The environmental penalty system

Companies are forced to comply with environmental obligations, that have become increasingly cogent; failure to comply with them entails a series of penalties provided by the legislator.

For a long time now the vision of the environment as a good to be protected in a unified way has imposed itself endowed with value in itself, as a legal good and not merely as a necessary factor for human health, well-being and survival. It’s just as natural today as to consider the environment as a complex asset, as the sum of many physical and socio-cultural components. Over the years, legislation has adapted to this cultural-environmental evolution, continuing to protect every single environmental aspect but within a common vision.

In order to enforce compliance with environmental obligations, a penalty system is provided for. The penalties are the result of the supervisory activities of the control bodies. There are many environmental bodies: from the police to the state police, from local police to voluntary ecological guards. Regions and local authorities also have competences and responsibilities.

Environmental offences may be:

  • administrative
  • criminal

The latter in turn divided into fines and crimes, depending on their severity.

Criminal penalties are charged to natural persons and are added to the administrative responsibility of legal persons arising from crime, introduced by Leg. D. 231/2001. They are passed on to legal representatives unless there is an effective allocation of decision-making powers, as can be done in large companies.

Unlike administrative penalties, criminal penalties do not provide for reduced forms of payment. There may be reductions in the fine payable by the natural person, but the amount payable by the holding must be paid in full.

The administrative responsibility of companies follows a separate process, so it is often applied even when it is not possible to punish the material culprit by arrest or fine for failure to detect, prescription or for any other reason.

In the case of environmental infringements, as in the case of occupational safety, the supervisory body may also prescribe the offender in the case of a reduced payment of the fine.

The news of the crime is transmitted to the public prosecutor, but if the offender complies with the requirements in time and pays the fine, the crime is extinguished.

An even more serious case is environmental pollution. It is a new crime provided for by the recent art. 452-bis of the Penal Code, which punishes the abusive deterioration of water, air or large portions of soil or subsoil and ecosystem, biodiversity, including agrarian, flora and fauna. The penalty is the fine from 10.000 to 100.000 euros and imprisonment from two to six years. The pollution of protected areas is an aggravating circumstance, which moves the sentence to the maximum envisaged.

In addition, the interdictive ancillary sanctions of the undertaking shall apply for a maximum period of one year:

  • interdiction from activity;
  • suspension of authorisations, licences and concessions related to the offence;
  • prohibition to negotiate with the public administration;
  • exclusion from benefits, financing or contributions and withdrawal of those already granted;
  • prohibition of advertising of goods and services.

The interdictive sanctions can be applied only in part or with respect to specific areas, at the discretion of the judge. The crime is punished if intentional. The pollution must be intentional and not due to negligence or incompetence.
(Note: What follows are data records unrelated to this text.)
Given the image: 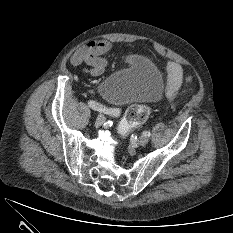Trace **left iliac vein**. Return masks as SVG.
<instances>
[{
  "label": "left iliac vein",
  "instance_id": "left-iliac-vein-1",
  "mask_svg": "<svg viewBox=\"0 0 233 233\" xmlns=\"http://www.w3.org/2000/svg\"><path fill=\"white\" fill-rule=\"evenodd\" d=\"M148 141H149L148 137L143 135V136L139 137L138 144L141 146H144L148 143Z\"/></svg>",
  "mask_w": 233,
  "mask_h": 233
}]
</instances>
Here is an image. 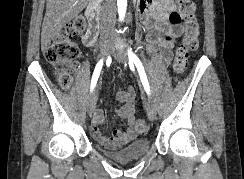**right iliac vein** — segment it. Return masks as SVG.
<instances>
[{
	"label": "right iliac vein",
	"mask_w": 244,
	"mask_h": 179,
	"mask_svg": "<svg viewBox=\"0 0 244 179\" xmlns=\"http://www.w3.org/2000/svg\"><path fill=\"white\" fill-rule=\"evenodd\" d=\"M109 47H110V42H107V43L102 45L101 50H100V56L101 57H104V58L106 57L108 50H109ZM97 94H98V91H97V88H95L94 90H92L90 97H89V100H88V103H87L88 113L90 116L93 113V111L96 107V104H97Z\"/></svg>",
	"instance_id": "1"
}]
</instances>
The environmental pollution crime provides for the secondary (and mandatory) sanction of the confiscation of things that constitute the product or the profit of the crime, or when it is not possible, of things of equivalent value. In order to avoid confiscation, the offender must ensure the safety or remediation of polluted areas.

In the case of crimes against the environment provided for in the new Title VI-bis of the Penal Code, the penalties shall be reduced from half to two-thirds where the offender provides, before the opening of the trial at first instance, for their safety, to the reclamation or the restoration of the state of the places and reduced from a third to a half when the transgressor cooperates fully with the authorities (active repentance provided for in art. 452-decies p.c.).

Environmental pollution is one of the crimes, so the authorities have more powers of investigation and the burden of proving intent or guilt.

The consequences of an environmental offence fall heavily, as well as on the guilty person, on the company for which it operates. In order to avoid this, companies can adopt an internal organisational model, supervised by an independent body, which makes it impossible for offences to occur, or rather that this is possible only by fraudulently circumventing internal controls: In this case, the offender alone will be held criminally liable for the crime.

Only the adoption of an organizational model conforming to Leg. D. 231/2001 puts the enterprise away from the administrative responsibility of the juridical persons deriving from crime.

For further information, please consult the following legislative references:

Legislative Decree 3 April 2006, n. 152  (Single Environmental Act)

Legislative Decree 8 June 2001, n. 231 (Criminal liability of legal persons).

Legislative Decree 7 July 2011, n. 121 (Criminal liability of enterprises in the environmental field).

Law 22 May 2015, n. 68 (Introduction of eco-crimes in the penal code e in other standards).